In response to this senseless tragedy and in spite of opposition from the National Rifle Association (NRA), in 1993 President Clinton signed The Brady Handgun Violence Prevention Act into law. The Brady Act simply requires that background checks be conducted on individuals before a firearm may be purchased from a federally licensed dealer, manufacturer or importer – unless an exception applies. Based upon FBI data, currently, 92 percent of Brady background checks through the National Instant Criminal Background Check System (NICS) are completed while the FBI is still on the phone with the gun dealer. In rare cases, a gun purchaser may have to wait for up to three business days if the NICS system fails to positively approve or deny his/her application to purchase a firearm. If a denial is not issued within those three days, the transfer may be completed at that time.
Over the past 30 years since the attempted assassination of President Regan and the dramatically life-altering brain damage inflicted upon Brady, America has endured numerous gun-related tragedies. On April 20, 1999, at Columbine High School in Columbine, Colorado, Eric Harris and Dylan Klebold murdered 13 fellow students and teachers and injured 21 others. On April 16, 2007, Seung-Hui Cho murdered 32 fellow students and others at Virginia Tech. Most recently, on January 8, 2011, Jared Lee Loughner murdered six and injured 13, as he attempted to murder Congresswoman Gabrielle Giffords in Arizona.
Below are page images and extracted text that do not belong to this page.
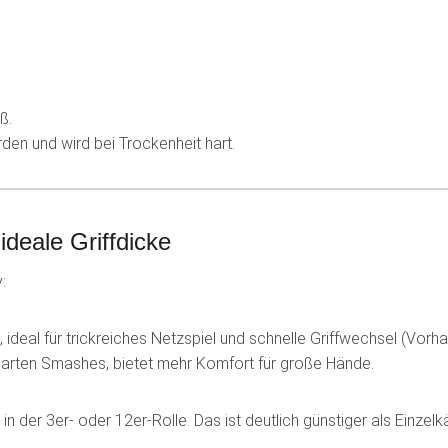
ß.
en und wird bei Trockenheit hart.
ideale Griffdicke
:
ideal für trickreiches Netzspiel und schnelle Griffwechsel (Vor
 harten Smashes, bietet mehr Komfort für große Hände.
 in der 3er- oder 12er-Rolle. Das ist deutlich günstiger als Einze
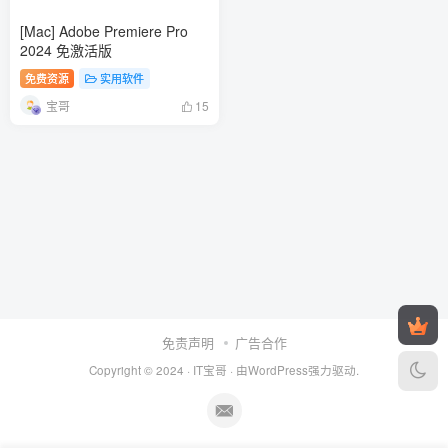
[Mac] Adobe Premiere Pro
2024 免激活版
免费资源
实用软件
宝哥
15
免责声明
广告合作
Copyright © 2024 ·
IT宝哥
· 由
WordPress
强力驱动.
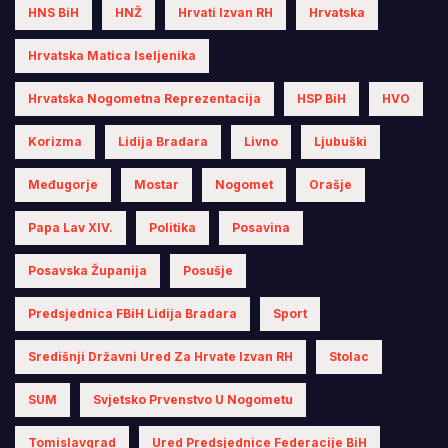
HNS BiH
HNŽ
Hrvati Izvan RH
Hrvatska
Hrvatska Matica Iseljenika
Hrvatska Nogometna Reprezentacija
HSP BiH
HVO
Korizma
Lidija Bradara
Livno
Ljubuški
Međugorje
Mostar
Nogomet
Orašje
Papa Lav XIV.
Politika
Posavina
Posavska Županija
Posušje
Predsjednica FBiH Lidija Bradara
Sport
Središnji Državni Ured Za Hrvate Izvan RH
Stolac
SUM
Svjetsko Prvenstvo U Nogometu
Tomislavgrad
Ured Predsjednice Federacije BiH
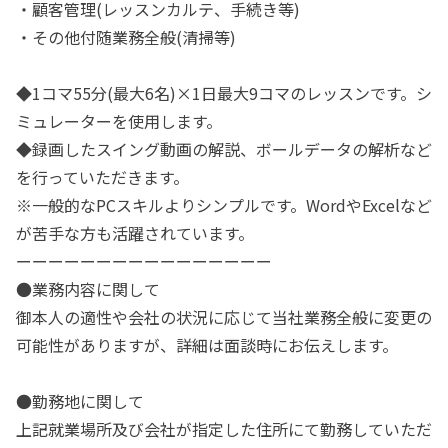
・顧客管理(レッスンカルテ、手続き等)
・その他付随業務全般(清掃等)
◆1コマ55分(最大6名)×1日最大9コマのレッスンです。シ
ミュレーターを使用します。
◆録画したスイング動画の解説、ボールデータの解析など
を行っていただきます。
※一般的なPCスキルよりシンプルです。WordやExcelなど
が苦手な方も活躍されています。
ーーーーーーーーーーーーーーーー
●業務内容に関して
御本人の適性や会社の状況に応じて当社業務全般に変更の
可能性がありますが、詳細は面談時にお伝えします。
●勤務地に関して
上記就業場所及び会社が指定した住所にて勤務していただ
In spite of all of this senseless death, tragedy and mayhem, the NRA, their paid lobbying henchmen, and others continue to oppose reasonable, responsible and necessary gun laws. They base their argument on a misguided reading of the Second Amendment of the US Constitution. “A well regulated Militia, being necessary to the security of a free State, the right of the people to keep and bear Arms, shall not be infringed.”
Any one who understands the English language and punctuation recognizes that the right of the people to keep and bear arms is in the context of a well-regulated militia being necessary to the security of a free state. As America developed a standing Army and a National Guard, the needs for a well-regulated militia went away – and with it – the right to keep and bear arms.
Even if that argument does not withstand challenge, assault weapons (those designed specifically for military use, i.e. the killing of other human beings) and extended clips (such as the one used by Loughner to murder six and injure 13 without having to stop and reload) have no social redeeming value and should be banned.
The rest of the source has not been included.